Soon this started to fall into the blogging parts of my life. I could write with Ulysses without issue but I wanted something that I could use to handle my posts after they are published. I wanted to use something like MarsEdit for my iPad. But when the only thing available is the sub-par Wordpress app on iOS I decided to being my blogging over to my Mac as well. I am happy with MarsEdit, but that isn’t to say I can’t use the iPad for writing. In fact I think the iPad is more efficient when it comes to writing than a Mac. I can use apps like Drafts 5 and Workflow to manage my text and format things faster than I could on a Mac.
Where it Stands for Others
Outside of my experience, I don’t think this Uncanny Valley phenomenon is anything new. I think the comparison of the iPad and Mac has been around for quite some time. You can do a quick google search and find articles from several years ago about how whether an iPad is or isn’t qualified to be a replacement for a Mac. However, because the iPad has gained more and more power and functionality it isn’t a stretch to believe that the reason why so many people aren’t team iPad is because it can’t handle the handful of things people use a Mac for over an iPad. Those small, but important, things are what prevents people from moving to the iPad full time. When you are given a microscope you notice the small things a lot more easily, and that is what is going on today with the iPad and Mac comparisons.
It isn’t impossible to use an iPad full time, I would know; but it doesn’t come without its drawbacks. They may be minor drawbacks when looking at the whole picture, but they are bigger when you look as close as many do when looking for a new device.
For me, I don’t plan to get a new Mac or iPad even if WWDC does bring some in the coming weeks. I am more than able to get by with my 2015 MacBook Air and 10.5” iPad Pro. Both handle my writing without issue, and both have the ability to edit podcasts without being bogged down. I am happy with both, or either, machines as of today, but that isn’t the case for everyone.

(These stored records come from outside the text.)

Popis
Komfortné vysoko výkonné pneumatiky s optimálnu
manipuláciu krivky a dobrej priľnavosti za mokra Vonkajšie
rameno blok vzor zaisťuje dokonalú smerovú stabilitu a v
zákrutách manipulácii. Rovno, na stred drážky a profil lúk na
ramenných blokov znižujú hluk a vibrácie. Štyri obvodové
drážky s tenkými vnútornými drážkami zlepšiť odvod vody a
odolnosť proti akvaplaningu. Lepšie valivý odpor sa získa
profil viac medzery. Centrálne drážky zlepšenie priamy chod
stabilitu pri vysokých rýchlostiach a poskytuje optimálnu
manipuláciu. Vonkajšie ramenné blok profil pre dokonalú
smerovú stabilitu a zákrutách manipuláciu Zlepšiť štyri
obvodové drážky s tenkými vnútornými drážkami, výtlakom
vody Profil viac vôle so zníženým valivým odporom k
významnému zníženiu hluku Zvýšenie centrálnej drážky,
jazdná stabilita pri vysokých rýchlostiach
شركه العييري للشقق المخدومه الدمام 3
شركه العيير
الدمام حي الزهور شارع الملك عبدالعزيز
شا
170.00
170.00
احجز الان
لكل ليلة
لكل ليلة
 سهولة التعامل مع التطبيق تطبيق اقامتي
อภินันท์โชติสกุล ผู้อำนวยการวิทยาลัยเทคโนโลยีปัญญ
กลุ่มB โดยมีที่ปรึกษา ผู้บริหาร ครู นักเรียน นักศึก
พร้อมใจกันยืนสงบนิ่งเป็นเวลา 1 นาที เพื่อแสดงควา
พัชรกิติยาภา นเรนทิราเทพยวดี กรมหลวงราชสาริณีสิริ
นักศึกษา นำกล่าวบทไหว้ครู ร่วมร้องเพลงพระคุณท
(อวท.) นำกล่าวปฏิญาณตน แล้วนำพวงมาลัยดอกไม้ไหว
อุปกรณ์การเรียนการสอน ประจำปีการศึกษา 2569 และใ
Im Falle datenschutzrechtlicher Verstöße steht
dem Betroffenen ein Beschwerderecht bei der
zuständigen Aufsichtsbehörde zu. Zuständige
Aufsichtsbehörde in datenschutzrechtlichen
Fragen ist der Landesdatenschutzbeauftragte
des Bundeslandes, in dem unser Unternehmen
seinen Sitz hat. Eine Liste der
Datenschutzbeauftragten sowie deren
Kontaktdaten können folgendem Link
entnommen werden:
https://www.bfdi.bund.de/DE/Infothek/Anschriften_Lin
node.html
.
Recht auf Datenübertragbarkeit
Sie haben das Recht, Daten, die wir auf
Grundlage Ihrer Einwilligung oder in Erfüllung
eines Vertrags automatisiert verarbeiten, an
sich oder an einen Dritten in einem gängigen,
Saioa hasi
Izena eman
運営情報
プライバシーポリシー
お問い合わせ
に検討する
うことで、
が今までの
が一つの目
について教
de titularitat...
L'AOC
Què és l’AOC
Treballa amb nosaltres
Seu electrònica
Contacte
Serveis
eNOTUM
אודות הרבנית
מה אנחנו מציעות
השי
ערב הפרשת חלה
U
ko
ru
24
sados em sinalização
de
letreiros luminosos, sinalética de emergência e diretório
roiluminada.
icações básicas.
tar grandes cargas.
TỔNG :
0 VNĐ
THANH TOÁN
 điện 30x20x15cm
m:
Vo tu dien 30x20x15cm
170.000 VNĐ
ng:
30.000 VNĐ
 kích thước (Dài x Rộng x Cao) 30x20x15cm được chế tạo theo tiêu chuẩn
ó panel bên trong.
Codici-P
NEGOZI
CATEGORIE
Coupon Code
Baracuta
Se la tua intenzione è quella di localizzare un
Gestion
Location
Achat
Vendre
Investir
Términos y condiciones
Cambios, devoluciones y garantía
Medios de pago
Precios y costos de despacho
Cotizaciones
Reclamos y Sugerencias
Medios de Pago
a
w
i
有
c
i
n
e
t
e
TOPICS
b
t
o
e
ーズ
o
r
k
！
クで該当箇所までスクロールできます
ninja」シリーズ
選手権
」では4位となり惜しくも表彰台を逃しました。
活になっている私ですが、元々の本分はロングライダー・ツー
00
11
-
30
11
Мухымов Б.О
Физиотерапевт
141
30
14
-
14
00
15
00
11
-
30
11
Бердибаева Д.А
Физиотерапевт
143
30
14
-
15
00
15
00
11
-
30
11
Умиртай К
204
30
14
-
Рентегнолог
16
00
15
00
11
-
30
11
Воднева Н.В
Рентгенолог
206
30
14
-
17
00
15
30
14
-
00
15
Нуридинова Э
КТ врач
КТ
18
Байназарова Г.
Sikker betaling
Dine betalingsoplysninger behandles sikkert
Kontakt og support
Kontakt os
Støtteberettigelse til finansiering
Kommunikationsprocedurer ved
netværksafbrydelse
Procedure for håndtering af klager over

When it comes to automating things like blog posts and show notes for my podcasts I am still using the iPad. It is my bread and butter for formatting things the particular way I want them and I am not savvy enough on a Mac to make that happen as of yet.
Drafts 5, while being a new addition to my arsenal of daily apps, is the biggest factor for me choosing whether to use a Mac or an iPad. It is such a powerful tool that I can’t help but be drawn towards it.
Workflow is also an app I use daily for a multitude of things. From managing my images and having them formatted correctly to using it for converting lists into markdown. It really is a Swiss army knife that allows me to work between apps. Without it I don’t think the iPad would even come close to being a Mac alternative.
What This Means For the iPad and Mac Today
Right now, before WWDC 2018, I think the Mac needs some serious changes to the hardware. Specifically the keyboards. One of the biggest reasons I would move people towards an iPad today is because they don’t have to worry about a speck of dust destroying their entire machine. The iPad Pro is compatible in pricing, and, as I said before, can handle pretty much anything you throw at it. The Mac needs some changes in order to be worthwhile again, but that doesn’t mean the iPad is better overall.
I think the iPad needs changes to the software. The bugs in iOS 11 have been less than ideal, and I think that is one of the biggest issues I have found with the iPad ecosystem as a whole. I am hoping that iOS 12 handles these bug and squashed them once and for all. If that does happen, I expect I’ll be moving more towards the iPad with my work.
Until then though I am enjoying the experiment of finding where my work is better suited for. It is less about what I can do on the devices I own, and more about where my time and attention are better suited for with each thing I do.